Summary of the invention
Below provide the brief overview of one or more aspect to provide the basic comprehension to these aspects.Detailed the combining of this not all aspect contemplated of general introduction is look at, and both not intended to be pointed out out the scope of key or decisive any or all aspect of elements nor delineate of all aspects.Its unique object is the sequence that some concepts that will provide one or more aspect in simplified form think the more detailed description provided after a while.
According to an aspect of the present invention, provide a kind of for asking the method creating and expand and ask based on standard, standard is asked and expansion is asked in artificial intelligence semantics recognition system, comprising:
The internal data source of affiliated data area from this artificial intelligence semantics recognition system or external data source image data is asked based on this standard;
Calculate to obtain similar question sentence collection for object performs to the Question sentence parsing that this standard is asked with institute's image data; And
Revise the expansion of asking to obtain this standard to this similar question sentence collection execution subject to ask.

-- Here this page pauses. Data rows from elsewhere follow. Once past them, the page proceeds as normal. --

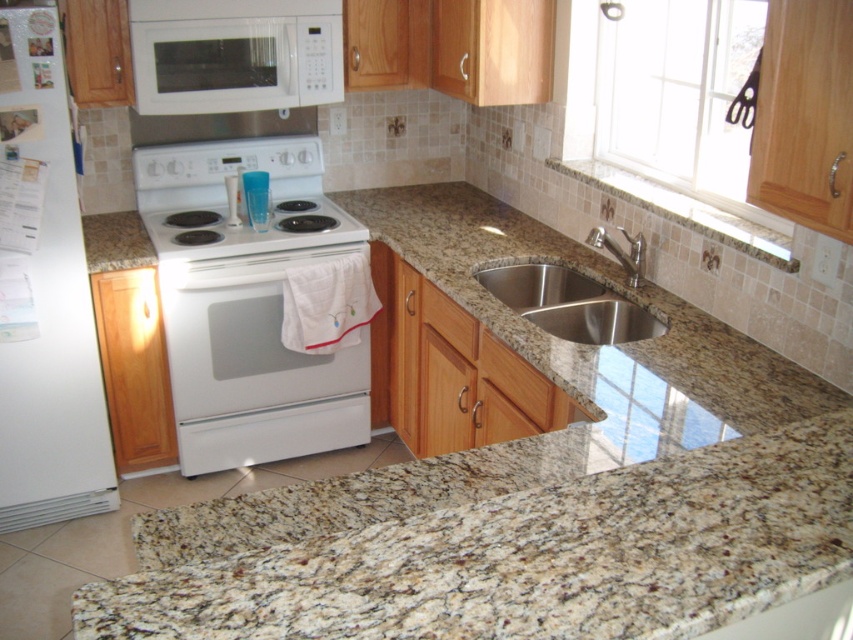 You are a professional chef preparing to install a new kitchen appliance. You have a new microwave that requires a minimum of 60 cm of clearance above it for safety. Looking at the kitchen layout, can the white glossy exhaust hood at upper center provide sufficient clearance above the white glossy electric stove at center?

The white glossy electric stove at center is much taller than the white glossy exhaust hood at upper center, so the clearance between them may not meet the required 60 cm. Check the actual measurements to ensure compliance with safety standards.

You are a kitchen designer planning to install a new appliance in the kitchen. You have a space that can accommodate the size of the silver metallic faucet at sink right. Can the white glossy exhaust hood at upper center fit into this space?

The white glossy exhaust hood at upper center is bigger than the silver metallic faucet at sink right, so it cannot fit into the space designed for the faucet. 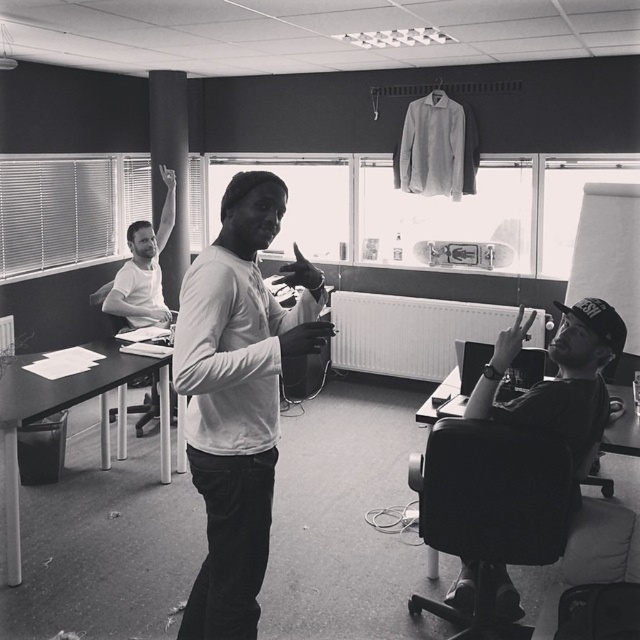 Which is more to the left, black leather swivel chair at lower right or smooth black cap at right?

black leather swivel chair at lower right

Does point (412, 467) come farther from viewer compared to point (579, 376)?

Yes, it is.

Locate an element on the screen. The width and height of the screenshot is (640, 640). black leather swivel chair at lower right is located at coordinates (490, 509).

Which is behind, point (461, 566) or point (150, 321)?

Positioned behind is point (150, 321).

The image size is (640, 640). Identify the location of smooth black cap at right. (563, 385).

Does white matte long-sleeve shirt at center appear over smooth black cap at right?

No, white matte long-sleeve shirt at center is not above smooth black cap at right.

Does white matte long-sleeve shirt at center come behind smooth black cap at right?

No, white matte long-sleeve shirt at center is closer to the viewer.

The height and width of the screenshot is (640, 640). What are the coordinates of `white matte long-sleeve shirt at center` in the screenshot? It's located at click(236, 397).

In one example, should ask that affiliated data area comprised from internal data source or external data source image data based on this standard: if this standard is asked belong to internal data, then call all internal datas from this internal data source, if and this standard is asked and is belonged to external data, then carry out search by this external data source and crawl.
In one example, institute's image data that the method is also comprised being crawled by this external data source arranges with filtering useless data, and it is institute's image data after arranging for object performs that this execution Question sentence parsing calculates.
In one example, if this standard asks that the dictionary in affiliated field exists in the knowledge base of this artificial intelligence semantics recognition system, then said standard is asked as internal data, otherwise is external data.
In one example, in the knowledge base of this internal data source for this artificial intelligence semantics recognition system already present ask about this standard belonging to the dictionary in field, and this external data source comprise to ask to this standard belonging to the relevant third party database in field.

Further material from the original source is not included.